Activity: If a line of the data below contains the string "Poder", copy it into your answer.

Exercise data:
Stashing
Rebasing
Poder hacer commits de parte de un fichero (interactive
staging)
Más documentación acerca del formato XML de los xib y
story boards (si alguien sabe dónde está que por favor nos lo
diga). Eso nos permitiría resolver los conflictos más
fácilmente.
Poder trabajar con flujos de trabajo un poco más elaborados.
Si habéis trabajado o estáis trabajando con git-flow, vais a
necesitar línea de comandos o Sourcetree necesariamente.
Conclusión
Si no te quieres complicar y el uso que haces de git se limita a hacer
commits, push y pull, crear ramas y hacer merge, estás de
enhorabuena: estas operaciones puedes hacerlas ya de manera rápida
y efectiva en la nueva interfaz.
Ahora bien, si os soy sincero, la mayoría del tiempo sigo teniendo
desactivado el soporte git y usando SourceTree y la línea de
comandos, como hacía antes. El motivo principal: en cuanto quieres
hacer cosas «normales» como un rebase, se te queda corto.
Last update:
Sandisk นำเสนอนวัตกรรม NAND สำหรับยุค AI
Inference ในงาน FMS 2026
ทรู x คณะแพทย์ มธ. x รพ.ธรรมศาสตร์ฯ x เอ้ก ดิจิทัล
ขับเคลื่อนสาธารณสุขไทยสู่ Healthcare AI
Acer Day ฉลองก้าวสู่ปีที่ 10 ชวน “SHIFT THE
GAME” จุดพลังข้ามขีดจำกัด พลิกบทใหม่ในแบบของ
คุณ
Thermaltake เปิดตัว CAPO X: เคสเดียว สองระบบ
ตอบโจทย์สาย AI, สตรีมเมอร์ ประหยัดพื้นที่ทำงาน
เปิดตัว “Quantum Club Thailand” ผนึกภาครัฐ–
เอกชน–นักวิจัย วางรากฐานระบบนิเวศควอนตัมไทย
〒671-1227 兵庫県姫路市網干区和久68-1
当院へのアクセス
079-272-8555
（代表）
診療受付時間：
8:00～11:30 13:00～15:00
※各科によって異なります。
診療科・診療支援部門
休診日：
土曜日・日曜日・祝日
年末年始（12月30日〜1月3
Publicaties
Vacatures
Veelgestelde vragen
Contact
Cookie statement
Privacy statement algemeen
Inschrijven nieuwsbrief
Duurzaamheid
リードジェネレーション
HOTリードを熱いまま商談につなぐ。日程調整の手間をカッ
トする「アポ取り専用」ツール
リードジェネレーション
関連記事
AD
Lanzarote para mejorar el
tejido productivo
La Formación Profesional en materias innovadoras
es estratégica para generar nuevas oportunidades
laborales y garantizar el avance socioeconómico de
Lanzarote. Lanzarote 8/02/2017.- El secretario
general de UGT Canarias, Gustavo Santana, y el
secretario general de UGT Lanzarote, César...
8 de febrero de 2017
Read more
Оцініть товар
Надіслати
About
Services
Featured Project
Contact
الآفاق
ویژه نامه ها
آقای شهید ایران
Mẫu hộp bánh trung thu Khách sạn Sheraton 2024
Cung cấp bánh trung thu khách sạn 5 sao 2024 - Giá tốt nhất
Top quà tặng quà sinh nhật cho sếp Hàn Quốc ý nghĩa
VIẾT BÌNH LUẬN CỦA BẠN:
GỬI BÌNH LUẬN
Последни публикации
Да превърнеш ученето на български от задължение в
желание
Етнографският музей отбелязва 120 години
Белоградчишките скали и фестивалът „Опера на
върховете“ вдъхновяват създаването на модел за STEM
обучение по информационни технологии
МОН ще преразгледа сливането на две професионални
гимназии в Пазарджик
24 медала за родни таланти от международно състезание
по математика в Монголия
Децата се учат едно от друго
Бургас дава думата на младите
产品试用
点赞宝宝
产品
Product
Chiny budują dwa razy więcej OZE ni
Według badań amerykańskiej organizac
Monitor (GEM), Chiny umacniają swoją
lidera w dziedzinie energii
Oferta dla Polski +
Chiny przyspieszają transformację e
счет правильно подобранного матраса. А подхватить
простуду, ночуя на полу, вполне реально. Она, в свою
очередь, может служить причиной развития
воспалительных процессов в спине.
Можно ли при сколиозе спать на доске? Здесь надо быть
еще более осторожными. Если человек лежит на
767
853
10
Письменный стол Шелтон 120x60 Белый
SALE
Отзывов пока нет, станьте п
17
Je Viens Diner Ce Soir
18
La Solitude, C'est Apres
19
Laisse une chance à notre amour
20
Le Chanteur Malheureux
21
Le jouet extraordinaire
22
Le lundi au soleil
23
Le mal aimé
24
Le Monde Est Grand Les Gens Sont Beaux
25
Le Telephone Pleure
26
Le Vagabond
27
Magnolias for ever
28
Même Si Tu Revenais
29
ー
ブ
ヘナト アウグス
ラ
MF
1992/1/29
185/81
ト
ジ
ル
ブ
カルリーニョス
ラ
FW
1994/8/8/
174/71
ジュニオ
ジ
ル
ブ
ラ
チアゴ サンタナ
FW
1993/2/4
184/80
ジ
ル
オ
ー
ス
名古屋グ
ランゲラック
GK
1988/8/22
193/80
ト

Response to the task:
Poder hacer commits de parte de un fichero (interactive
Poder trabajar con flujos de trabajo un poco más elaborados.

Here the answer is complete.